(Extracted page text data)
<<<<

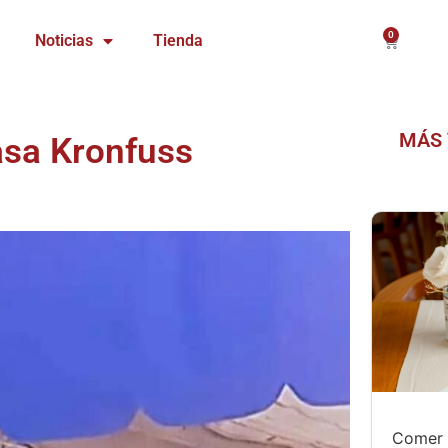
0
Carrito
Noticias
Tienda
MÁS 
asa Kronfuss
Comer 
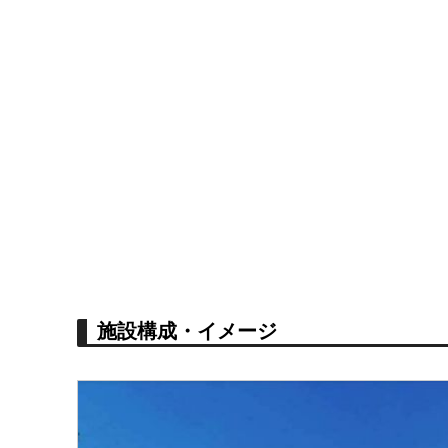
施設構成・イメージ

>>>>

_What you should do_. Reproduce every record in full. Leave out the images.

_Output for this task_.
0
Carrito
Noticias
Tienda
MÁS 
asa Kronfuss
Comer 
施設構成・イメージ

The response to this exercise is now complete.